Records from a collection:
———

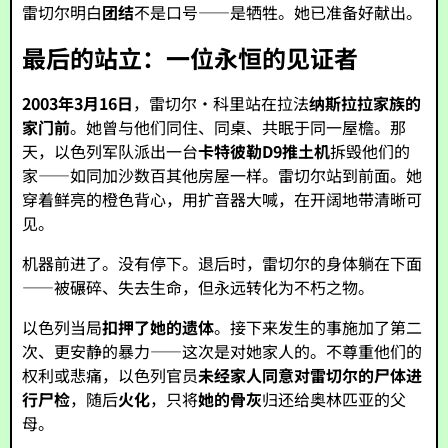
雷切尔明白
团结
不是口号——是牺牲。她已准备好献出。
最后的站立：一位永恒的见证者
2003年3月16日
，雷切尔·科里站在拉法
纳斯拉拉家族的
家门前
。她曾与他们同住、同桌、共眠于同一屋檐。那
天，以色列军队派出一台
卡特彼勒D9推土机
拆毁他们的
家——如同加沙数百其他房屋一样。雷切尔站到前面。她
穿着鲜亮的橙色背心，用扩音器大喊，在开阔地带清晰可
见。
机器前进了。没有停下。退后时，雷切尔的身体躺在下面
——被碾碎、失去生命，但永远转化为不朽之物。
以色列当局
扣押了她的遗体
。接下来发生的事施加了第二
次、更安静的暴力——这次是对她家人的。不尊重他们的
权利或悲痛，以色列官员
未经家人同意对雷切尔的尸体进
行尸检
，随后
火化
，只将
她的骨灰
归还给奥林匹亚的父
母。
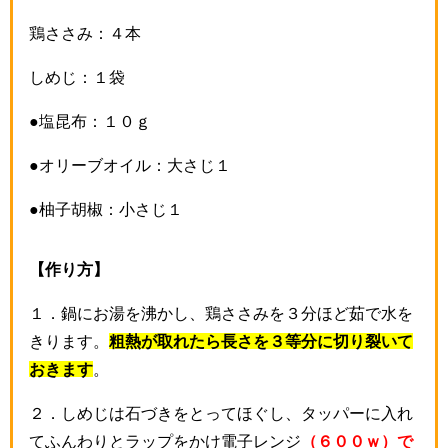
鶏ささみ：４本
しめじ：１袋
●塩昆布：１０ｇ
●オリーブオイル：大さじ１
●柚子胡椒：小さじ１
【作り方】
１．鍋にお湯を沸かし、鶏ささみを３分ほど茹で水を
きります。
粗熱が取れたら長さを３等分に切り裂いて
おきます
。
２．しめじは石づきをとってほぐし、タッパーに入れ
てふんわりとラップをかけ電子レンジ
（６００ｗ）で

———

EXERCISE AIM: What the records say must be written out exactly, with none of their pictures.

WRITTEN RESPONSE:
雷切尔明白
团结
不是口号——是牺牲。她已准备好献出。
最后的站立：一位永恒的见证者
2003年3月16日
，雷切尔·科里站在拉法
纳斯拉拉家族的
家门前
。她曾与他们同住、同桌、共眠于同一屋檐。那
天，以色列军队派出一台
卡特彼勒D9推土机
拆毁他们的
家——如同加沙数百其他房屋一样。雷切尔站到前面。她
穿着鲜亮的橙色背心，用扩音器大喊，在开阔地带清晰可
见。
机器前进了。没有停下。退后时，雷切尔的身体躺在下面
——被碾碎、失去生命，但永远转化为不朽之物。
以色列当局
扣押了她的遗体
。接下来发生的事施加了第二
次、更安静的暴力——这次是对她家人的。不尊重他们的
权利或悲痛，以色列官员
未经家人同意对雷切尔的尸体进
行尸检
，随后
火化
，只将
她的骨灰
归还给奥林匹亚的父
母。
鶏ささみ：４本
しめじ：１袋
●塩昆布：１０ｇ
●オリーブオイル：大さじ１
●柚子胡椒：小さじ１
【作り方】
１．鍋にお湯を沸かし、鶏ささみを３分ほど茹で水を
きります。
粗熱が取れたら長さを３等分に切り裂いて
おきます
。
２．しめじは石づきをとってほぐし、タッパーに入れ
てふんわりとラップをかけ電子レンジ
（６００ｗ）で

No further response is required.